When you think of Black religious history in America, one image likely comes to mind: the Black Church.
Scholars regard the Black Church as the oldest Black institution in the United States, one that has given Black people a space to worship on their own terms and work through shared questions about their future in this country.
While Leonard Cornell McKinnis II and Alexia Williams, professors of religion and African American studies, join religious scholars across the country in recognizing the strength of the Black Church in history—and its role in helping Black people gain an identity—they’re also working to widen the narrative.
“Traditionally, when Americans describe the Black Church, they think of a Black, Protestant, male-led movement that is unified and has a shared sense of identity and sociopolitical destiny,” said Williams. “But really, there are so many diverse religious experiences among Black peoples in America. Focusing on the Black Church as a symbol of all Black religions makes it difficult to recognize traditions that didn’t emerge from antebellum slavery.
Both Williams and McKinnis are working to change that through their research and teaching. In their classrooms, they emphasize the more recent migrations of Black people from the Caribbean and West Africa during the 20th century, for instance, and the subsequent proliferation of new religious movements and experiences that depart from Black Christianity and Black Protestantism in specific ways. They also emphasize the importance of acknowledging the differences that come with time.
“So many people continue to think about the Black Church through the lens of the Civil Rights Movement of the 1950s-1960s, but Black religious cultures are not stagnant. The Black Church of the Civil Rights Era is not the Black Church of today,” said Williams. “If this monolithic version of the Black Church is taken for granted as representative of all Black religions in the U.S., then it becomes difficult to recognize the contributions of women, LGBTQ+ communities, Afro-diasporic religious communities and other black identity groups aside from our iconic Black male Christian ministers.”
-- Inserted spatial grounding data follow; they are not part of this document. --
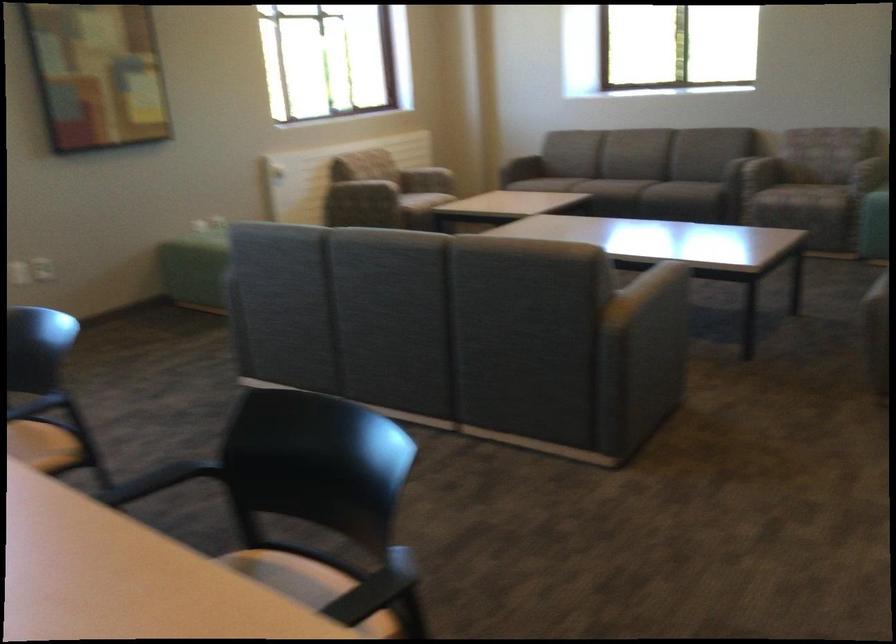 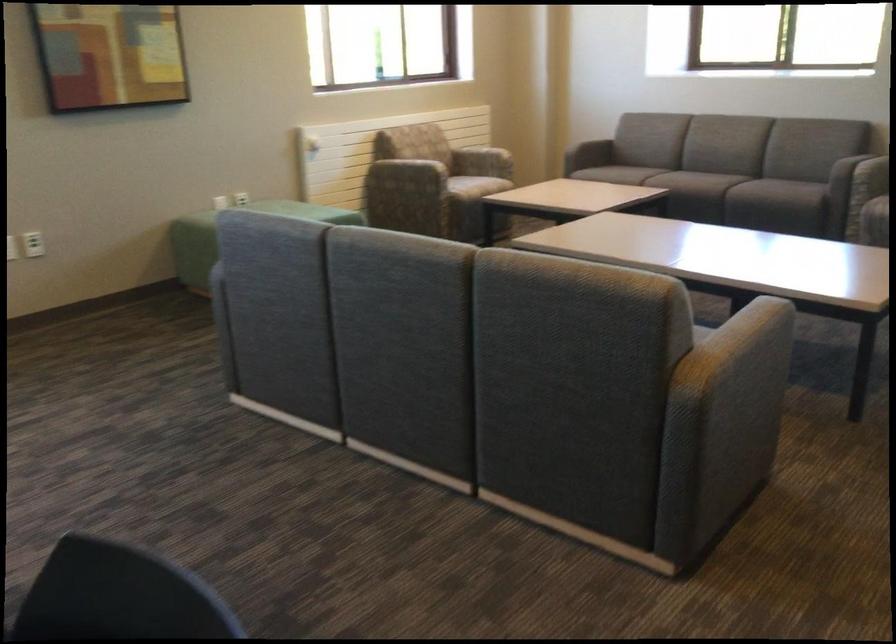 Question: The camera is either moving clockwise (left) or counter-clockwise (right) around the object. The first image is from the beginning of the video and the second image is from the end. Is the camera moving left or right when shooting the video?

Choices:
 (A) Left
 (B) Right

Answer: (B) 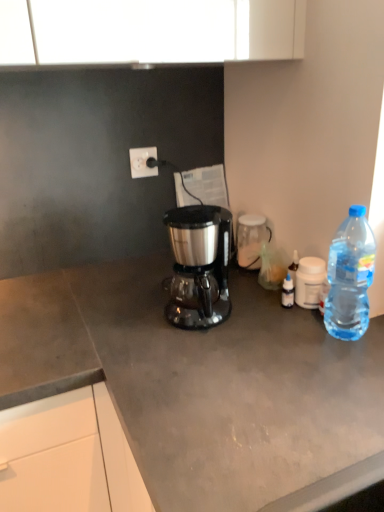 Locate an element on the screen. The height and width of the screenshot is (512, 384). free region on the left part of transparent plastic coffee cup at right, the first coffee cup positioned from the front is located at coordinates (253, 305). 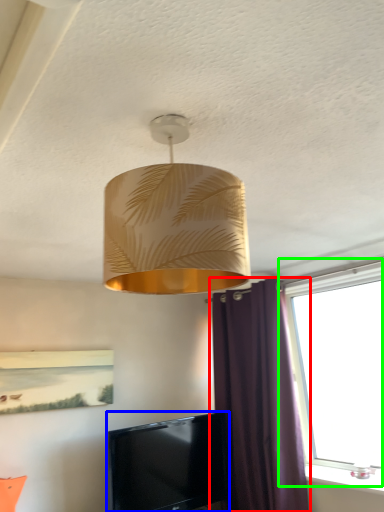 Question: Based on their relative distances, which object is nearer to curtain (highlighted by a red box)? Choose from television (highlighted by a blue box) and window (highlighted by a green box).

Choices:
 (A) television
 (B) window

Answer: (B) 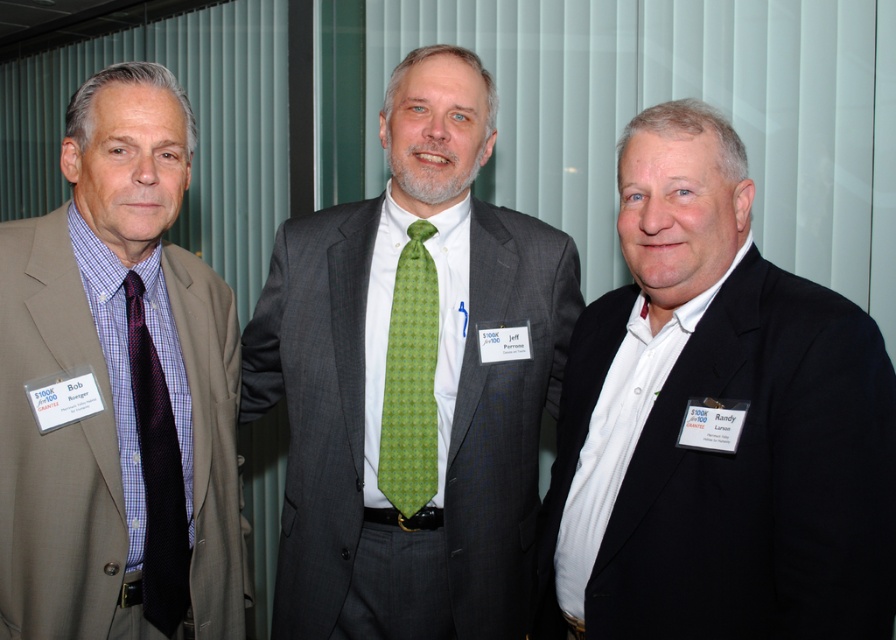 From the picture: Does white matte shirt at center appear on the right side of matte brown suit at left?

Correct, you'll find white matte shirt at center to the right of matte brown suit at left.

Which is in front, point (859, 419) or point (153, 113)?

Positioned in front is point (859, 419).

Find the location of `white matte shirt at center`. white matte shirt at center is located at coordinates (714, 422).

Which of these two, green textured tie at center or matte brown suit at left, stands shorter?

Standing shorter between the two is matte brown suit at left.

Is green textured tie at center further to camera compared to matte brown suit at left?

Yes, green textured tie at center is behind matte brown suit at left.

Is point (467, 260) farther from camera compared to point (93, 371)?

Yes.

At what (x,y) coordinates should I click in order to perform the action: click on green textured tie at center. Please return your answer as a coordinate pair (x, y). Looking at the image, I should click on (393, 378).

Is matte brown suit at left wider than green printed tie at center?

Correct, the width of matte brown suit at left exceeds that of green printed tie at center.

Is matte brown suit at left below green printed tie at center?

Actually, matte brown suit at left is above green printed tie at center.

Is point (227, 376) less distant than point (395, 394)?

No, (227, 376) is behind (395, 394).

I want to click on matte brown suit at left, so click(119, 388). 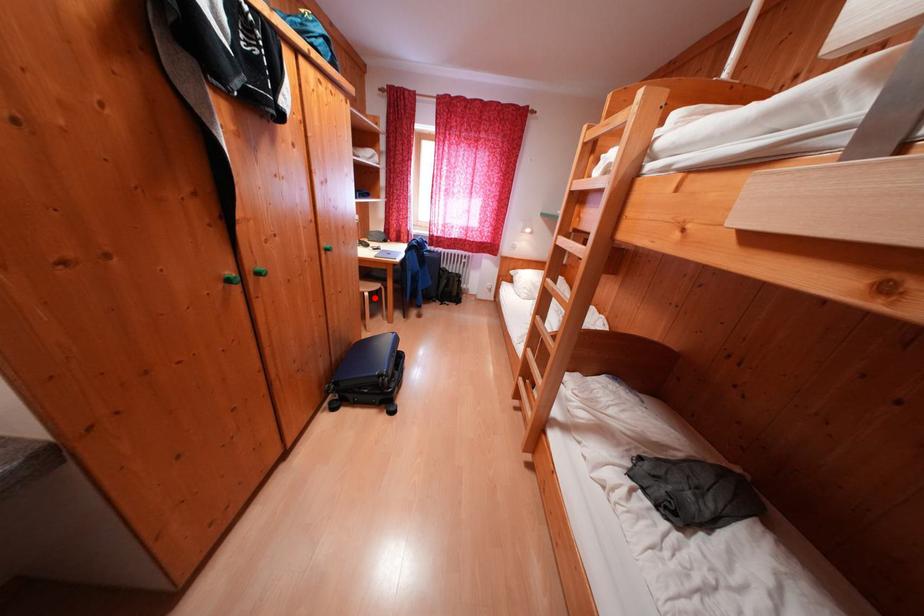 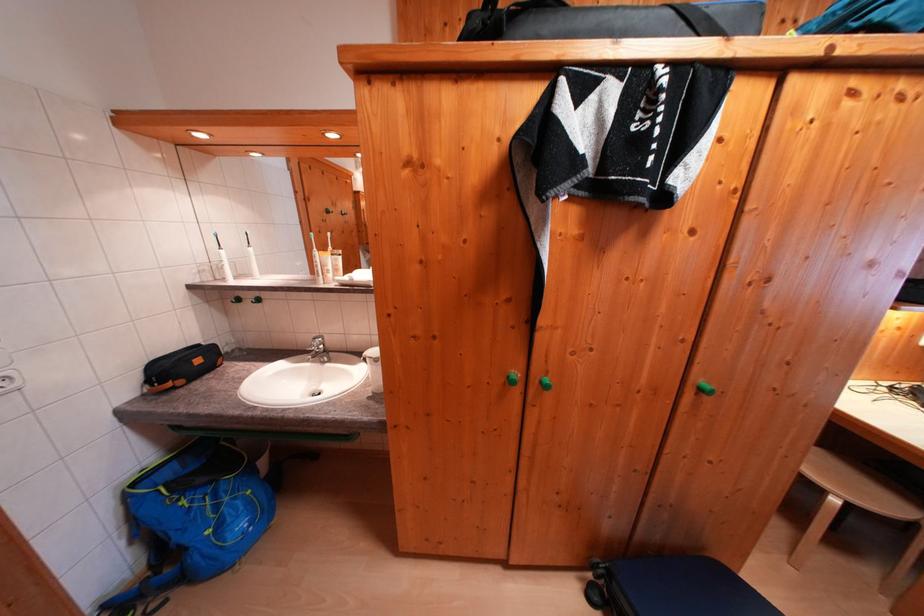 Question: I am providing you with two images of the same scene from different viewpoints. A red point is marked on the first image. At the location where the point appears in image 1, is it still visible in image 2?

Choices:
 (A) Yes
 (B) No

Answer: (A) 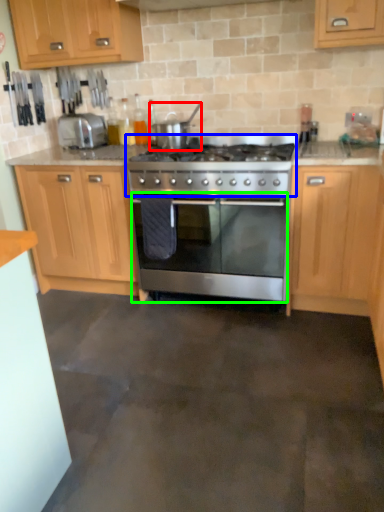 Question: Which object is positioned closest to appliance (highlighted by a red box)? Select from gas stove (highlighted by a blue box) and oven (highlighted by a green box).

Choices:
 (A) gas stove
 (B) oven

Answer: (A) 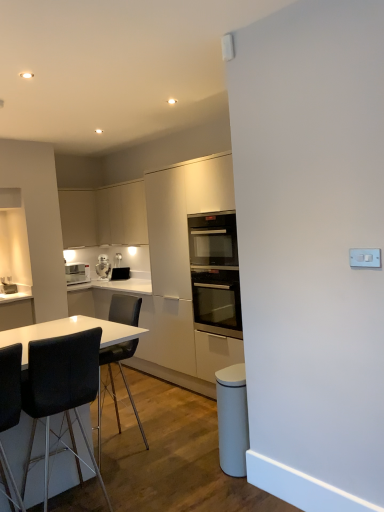 In order to click on vacant area that lies to the right of black fabric chair at lower left, which appears as the 1th chair when viewed from the back in this screenshot , I will do `click(183, 442)`. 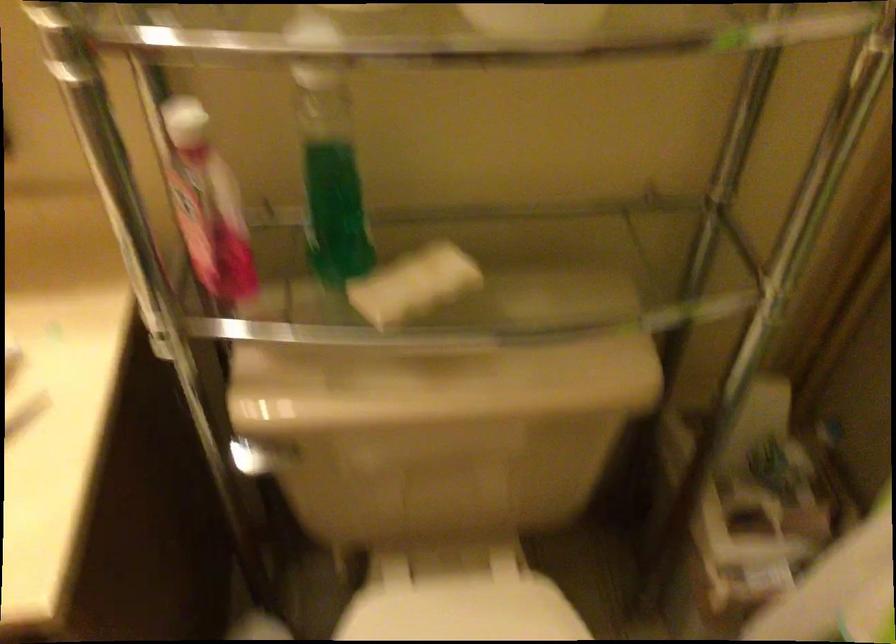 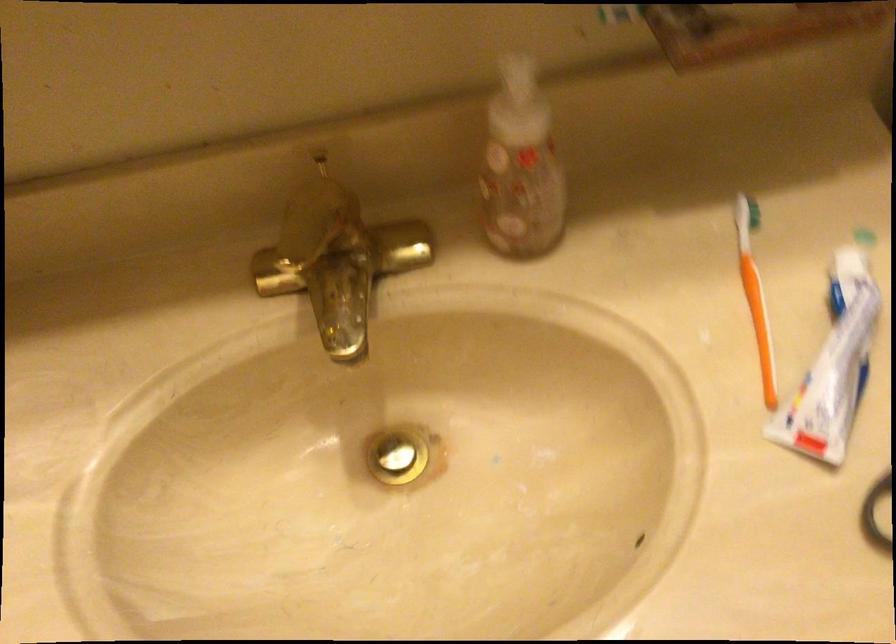 Question: The first image is from the beginning of the video and the second image is from the end. How did the camera likely rotate when shooting the video?

Choices:
 (A) Left
 (B) Right
 (C) Up
 (D) Down

Answer: (D) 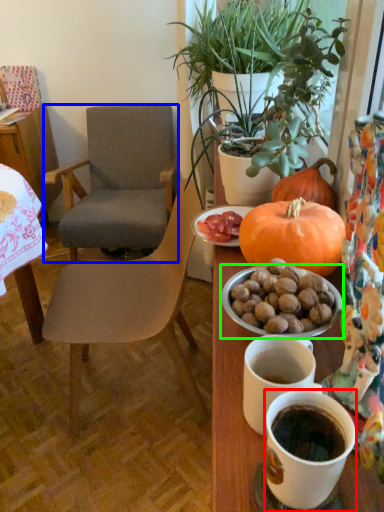 Question: Which object is positioned closest to coffee cup (highlighted by a red box)? Select from chair (highlighted by a blue box) and bowl (highlighted by a green box).

Choices:
 (A) chair
 (B) bowl

Answer: (B) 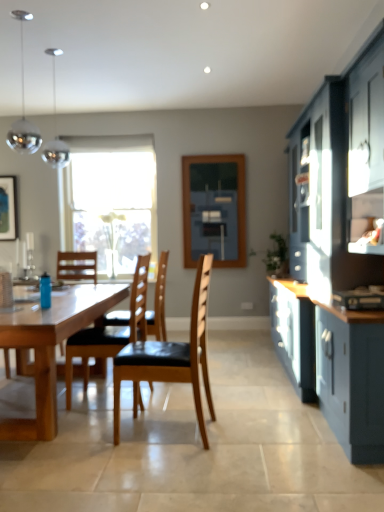 This screenshot has height=512, width=384. Identify the location of vacant space that is to the left of brown leather chair at center, positioned as the 3th chair in back-to-front order. (86, 437). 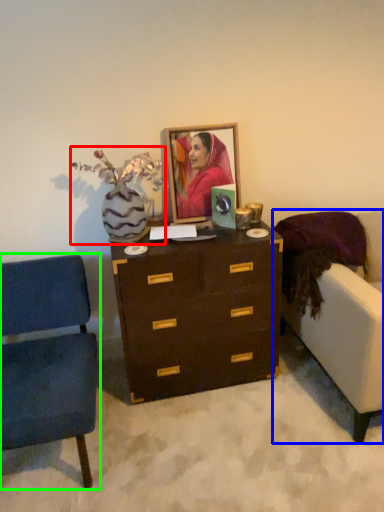 Question: Which is farther away from floral arrangement (highlighted by a red box)? studio couch (highlighted by a blue box) or chair (highlighted by a green box)?

Choices:
 (A) studio couch
 (B) chair

Answer: (A) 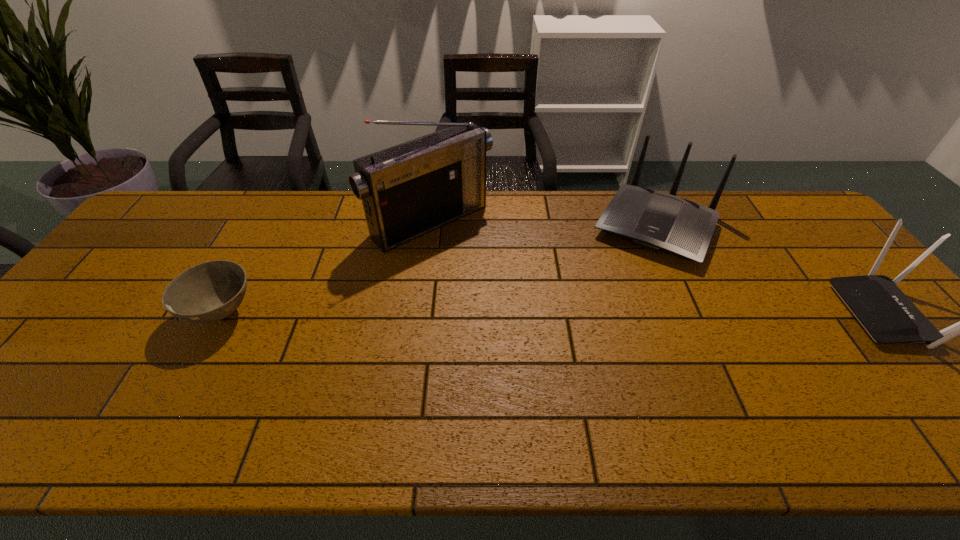 Locate an element on the screen. bowl is located at coordinates [x=207, y=292].

This screenshot has width=960, height=540. Find the location of `the shortest object`. the shortest object is located at coordinates (207, 292).

You are a GUI agent. You are given a task and a screenshot of the screen. Output one action in this format:
    pyautogui.click(x=<x>, y=<y>)
    Task: Click on the second object from left to right
    The image size is (960, 540).
    Given the screenshot: What is the action you would take?
    pyautogui.click(x=408, y=190)

This screenshot has width=960, height=540. Find the location of `the tallest object`. the tallest object is located at coordinates (408, 190).

This screenshot has width=960, height=540. Find the location of `the left router`. the left router is located at coordinates (654, 220).

Identify the location of the taller router. This screenshot has height=540, width=960. (654, 220).

What are the coordinates of `blank area located on the front of the bowl` in the screenshot? It's located at (180, 389).

Where is `vacant space located on the front-facing side of the second object from left to right`? vacant space located on the front-facing side of the second object from left to right is located at coordinates (486, 266).

Identify the location of vacant space situated on the front-facing side of the second object from left to right. (494, 273).

Identify the location of vacant space located on the front-facing side of the second object from left to right. This screenshot has width=960, height=540. (492, 272).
“In other words, what we’re pushing here is that the term Black religion or the Black Church does not capture the complexity of the religious lives of African Americans,” said McKinnis. “The religious lives of African Americans are wide, diverse, different histories, different starting points, different theologies.”
He writes about this idea in an extended footnote of his new book, “The Black Coptic Church: Race and Imagination in a New Religion.” The question, “What does it mean to imagine Blackness?” is at the center of the book, which is the result of a 10-year ethnographic study of the Black Coptic tradition. It provides a more complex look at the diverse world of Black religious life in North America, particularly within non-mainstream Christian churches.
Williams is working on a book about African American candidates for sainthood, titled “Black Revolutionary Saints: Roman Catholicism and the U.S. Racial Imagination.” It examines veneration of African Americans on the path to sainthood to understand how Roman Catholicism operates as a site of Black political organizing and cultural production.
Their ongoing—and necessarily disruptive work—is part of what makes them such impactful additions to the Department of Religion and campus as a whole.
“Part of what we are up to as scholars is that we are both trying to complicate the story,” said McKinnis. “We are both trying to tell articulate a fuller more comprehensive story of race, religion, and identity in America. Students at the U of I won’t get that same one-dimensional story of the Black Church from us.”
It’s that work and that mentality that Jon Ebel, head of the Department of Religion, finds most inspiring.
“The two together have been proposing new classes, teaching new classes, teaching old classes in new ways, traveling all over the country to deliver talks and to show colleagues from coast to coast and everywhere in between how vibrant the study of religion is at Illinois,” said Ebel. “They inspire me and the rest of our faculty every day with their brilliance as teachers and their deep expertise in African American religions and in the entire scope of American religion and culture.”
McKinnis said that’s the reason their work fits so nicely together: they’re both invested in a more diverse view of Black religions and the Black Church.
“It’s a story of migration,” he said. “It’s a story of Catholicism. It’s a story of Pentecostalism. It’s a story of Islam. It’s a story of nonbelievers. That’s really what we’re trying to convey here.”